Libby Lane ist Bischöfin in England und damit ein Dorn im Auge konservativer Anglikaner. © BBC

Libby Lane ist Bischöfin in England und damit ein Dorn im Auge konservativer Anglikaner.

Bischöfinnen und Homo-Ehe spalten Kirche

fs / 25. Jan 2016 - In der anglikanischen Kirche führt die Kontroverse um die Bischofsweihe für Frauen und die Trauung für gleichgeschlechtliche Paare erstmals zu Sanktionen.

Die führenden Vertreter der anglikanischen Weltkirche bestrafen den Entscheid der anglikanische Kirche der USA, gleichgeschlechtliche Paare zu trauen. Damit vertrete die Kirche Glaube und Lehre der anglikanischen Kirchen nicht mehr, heisst es im Beschluss der anglikanischen Bischöfe. Die Ehe sei der Bund eines Mannes und einer Frau. Die anglikanische Kirche von Kanada, welche die Segnung gleichgeschlechtlicher Paare erlaubt und noch dieses Jahr über die Zulassung der Trauung entscheiden will, wurde nicht abgestraft.

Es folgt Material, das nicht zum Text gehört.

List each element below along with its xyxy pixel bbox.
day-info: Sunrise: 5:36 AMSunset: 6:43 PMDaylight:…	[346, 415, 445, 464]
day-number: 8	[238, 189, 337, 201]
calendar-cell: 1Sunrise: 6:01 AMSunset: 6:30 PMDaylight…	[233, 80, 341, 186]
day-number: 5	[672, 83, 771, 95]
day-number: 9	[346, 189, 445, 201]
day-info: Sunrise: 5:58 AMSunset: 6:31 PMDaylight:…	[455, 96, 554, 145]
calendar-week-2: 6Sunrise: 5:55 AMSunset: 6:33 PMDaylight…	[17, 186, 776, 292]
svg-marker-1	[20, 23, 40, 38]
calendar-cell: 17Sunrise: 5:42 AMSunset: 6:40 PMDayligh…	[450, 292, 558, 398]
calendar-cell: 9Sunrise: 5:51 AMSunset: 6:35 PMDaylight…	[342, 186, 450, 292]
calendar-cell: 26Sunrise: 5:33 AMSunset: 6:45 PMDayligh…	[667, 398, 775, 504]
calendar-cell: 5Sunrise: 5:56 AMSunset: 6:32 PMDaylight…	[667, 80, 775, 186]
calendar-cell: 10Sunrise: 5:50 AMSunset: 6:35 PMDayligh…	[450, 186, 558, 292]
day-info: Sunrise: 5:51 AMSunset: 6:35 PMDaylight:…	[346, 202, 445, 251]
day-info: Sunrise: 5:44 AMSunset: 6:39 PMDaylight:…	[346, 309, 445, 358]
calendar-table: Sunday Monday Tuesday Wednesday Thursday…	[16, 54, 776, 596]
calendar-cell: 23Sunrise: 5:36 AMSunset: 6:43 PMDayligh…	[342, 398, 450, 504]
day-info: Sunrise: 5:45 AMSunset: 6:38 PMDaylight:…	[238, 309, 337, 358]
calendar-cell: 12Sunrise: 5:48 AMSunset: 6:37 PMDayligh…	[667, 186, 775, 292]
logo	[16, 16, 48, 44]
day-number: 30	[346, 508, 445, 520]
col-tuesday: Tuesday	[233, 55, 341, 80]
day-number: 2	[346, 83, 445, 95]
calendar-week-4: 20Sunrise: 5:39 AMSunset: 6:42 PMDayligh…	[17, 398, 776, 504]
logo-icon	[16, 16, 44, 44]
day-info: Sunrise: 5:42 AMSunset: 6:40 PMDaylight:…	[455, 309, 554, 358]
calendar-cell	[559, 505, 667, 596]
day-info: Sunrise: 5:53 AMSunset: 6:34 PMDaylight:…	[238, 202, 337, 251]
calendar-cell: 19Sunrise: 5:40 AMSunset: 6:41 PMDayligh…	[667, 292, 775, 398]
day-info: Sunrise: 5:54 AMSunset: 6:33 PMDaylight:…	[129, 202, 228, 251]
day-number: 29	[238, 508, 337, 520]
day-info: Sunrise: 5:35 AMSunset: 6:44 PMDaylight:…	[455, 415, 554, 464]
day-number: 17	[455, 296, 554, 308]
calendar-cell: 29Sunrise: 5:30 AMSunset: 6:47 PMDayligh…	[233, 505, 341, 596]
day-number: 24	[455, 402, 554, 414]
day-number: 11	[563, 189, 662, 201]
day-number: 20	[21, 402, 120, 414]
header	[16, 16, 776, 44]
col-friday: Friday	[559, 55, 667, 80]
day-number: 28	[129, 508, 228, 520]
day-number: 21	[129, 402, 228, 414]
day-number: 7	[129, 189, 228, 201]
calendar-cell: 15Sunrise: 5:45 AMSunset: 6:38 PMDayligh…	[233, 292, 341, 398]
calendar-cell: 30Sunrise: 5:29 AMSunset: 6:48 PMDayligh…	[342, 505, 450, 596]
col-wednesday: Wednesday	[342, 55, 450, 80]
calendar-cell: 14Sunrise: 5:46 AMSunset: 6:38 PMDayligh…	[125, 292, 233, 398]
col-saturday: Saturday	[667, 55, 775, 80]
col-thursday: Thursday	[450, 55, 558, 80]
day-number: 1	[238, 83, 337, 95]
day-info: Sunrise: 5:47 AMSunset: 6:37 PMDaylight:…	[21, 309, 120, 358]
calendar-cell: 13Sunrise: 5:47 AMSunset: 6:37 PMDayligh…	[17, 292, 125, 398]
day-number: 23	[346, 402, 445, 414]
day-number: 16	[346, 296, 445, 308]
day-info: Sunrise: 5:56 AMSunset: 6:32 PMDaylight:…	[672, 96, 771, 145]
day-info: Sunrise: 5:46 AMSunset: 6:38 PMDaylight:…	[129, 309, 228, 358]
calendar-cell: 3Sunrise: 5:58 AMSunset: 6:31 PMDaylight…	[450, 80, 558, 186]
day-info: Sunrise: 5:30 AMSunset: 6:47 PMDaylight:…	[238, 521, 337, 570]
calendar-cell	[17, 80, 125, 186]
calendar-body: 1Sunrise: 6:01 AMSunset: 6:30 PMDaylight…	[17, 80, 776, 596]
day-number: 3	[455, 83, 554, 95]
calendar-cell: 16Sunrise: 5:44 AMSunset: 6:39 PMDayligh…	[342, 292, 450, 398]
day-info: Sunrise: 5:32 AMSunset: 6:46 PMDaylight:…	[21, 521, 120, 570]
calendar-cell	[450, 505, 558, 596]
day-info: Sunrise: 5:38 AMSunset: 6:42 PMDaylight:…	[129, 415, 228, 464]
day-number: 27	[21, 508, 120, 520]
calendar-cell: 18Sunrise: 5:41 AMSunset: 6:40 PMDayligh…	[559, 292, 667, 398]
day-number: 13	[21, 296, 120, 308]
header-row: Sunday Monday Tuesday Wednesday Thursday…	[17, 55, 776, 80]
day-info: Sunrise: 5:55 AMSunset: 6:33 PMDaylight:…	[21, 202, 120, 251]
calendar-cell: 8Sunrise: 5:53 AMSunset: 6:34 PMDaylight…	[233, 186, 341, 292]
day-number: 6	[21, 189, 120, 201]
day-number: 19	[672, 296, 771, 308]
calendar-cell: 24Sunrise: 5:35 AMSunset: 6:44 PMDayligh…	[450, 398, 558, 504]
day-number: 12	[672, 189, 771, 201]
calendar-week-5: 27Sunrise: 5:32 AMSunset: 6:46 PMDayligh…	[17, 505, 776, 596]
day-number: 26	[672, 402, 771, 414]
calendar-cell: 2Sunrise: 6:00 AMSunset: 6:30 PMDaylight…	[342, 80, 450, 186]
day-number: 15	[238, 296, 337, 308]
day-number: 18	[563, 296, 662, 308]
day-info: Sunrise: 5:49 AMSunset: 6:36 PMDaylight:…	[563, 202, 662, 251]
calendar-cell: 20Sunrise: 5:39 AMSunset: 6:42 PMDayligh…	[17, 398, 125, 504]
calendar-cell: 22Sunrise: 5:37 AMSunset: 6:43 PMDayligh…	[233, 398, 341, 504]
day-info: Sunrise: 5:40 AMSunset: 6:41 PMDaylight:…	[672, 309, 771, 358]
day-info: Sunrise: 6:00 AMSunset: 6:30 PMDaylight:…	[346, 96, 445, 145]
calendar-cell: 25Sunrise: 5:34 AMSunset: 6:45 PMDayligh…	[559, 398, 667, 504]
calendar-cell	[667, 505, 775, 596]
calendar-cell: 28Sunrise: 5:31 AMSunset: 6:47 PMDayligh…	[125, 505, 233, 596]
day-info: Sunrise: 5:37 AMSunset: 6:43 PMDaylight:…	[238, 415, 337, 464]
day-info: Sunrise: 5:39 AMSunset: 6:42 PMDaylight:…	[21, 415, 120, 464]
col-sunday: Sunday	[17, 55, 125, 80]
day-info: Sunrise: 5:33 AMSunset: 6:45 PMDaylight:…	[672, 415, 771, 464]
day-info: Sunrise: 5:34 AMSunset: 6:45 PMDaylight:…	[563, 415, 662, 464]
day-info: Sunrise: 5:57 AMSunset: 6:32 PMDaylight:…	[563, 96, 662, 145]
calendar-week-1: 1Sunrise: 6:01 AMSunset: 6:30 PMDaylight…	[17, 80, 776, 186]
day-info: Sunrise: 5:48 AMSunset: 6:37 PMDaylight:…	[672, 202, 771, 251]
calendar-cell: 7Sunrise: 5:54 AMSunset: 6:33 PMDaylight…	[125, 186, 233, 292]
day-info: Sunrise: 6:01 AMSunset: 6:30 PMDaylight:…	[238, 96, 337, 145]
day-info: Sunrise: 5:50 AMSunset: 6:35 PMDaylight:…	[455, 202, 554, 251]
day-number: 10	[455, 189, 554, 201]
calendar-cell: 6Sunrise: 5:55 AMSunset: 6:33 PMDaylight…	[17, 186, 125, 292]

Teilerfolg für Konservative

Die US-Episkopalkirche darf während drei Jahren in Lehrfragen nicht mehr mitentscheiden. Und sie darf nicht mehr in ökumenischen und interreligiösen Gremien mitarbeiten. Die US-Episkopalkirche wird damit auf internationaler Ebene zu einer Kirche mit Beobachterstatus degradiert. Mit dem Beschluss will die anglikanische Weltkirche eine mögliche Spaltung verhindern. Seit Jahren drohen konservative Mitgliedkirchen aus Asien und Afrika mit dem Austritt aus der Weltkirche. Sie lehnen Segnung oder Trauung gleichgeschlechtlicher Paare und die Bischofsweihe für Frauen grundsätzlich ab. Die nun beschlossenen Sanktionen gelten als Teilerfolg für die konservativen Anglikaner. Diese hatten verlangt, dass die US-Episkopalkirche ihren Entscheid zugunsten von Trauungen gleichgeschlechtlicher Paare rückgängig machen oder aus der Weltkirche austreten muss.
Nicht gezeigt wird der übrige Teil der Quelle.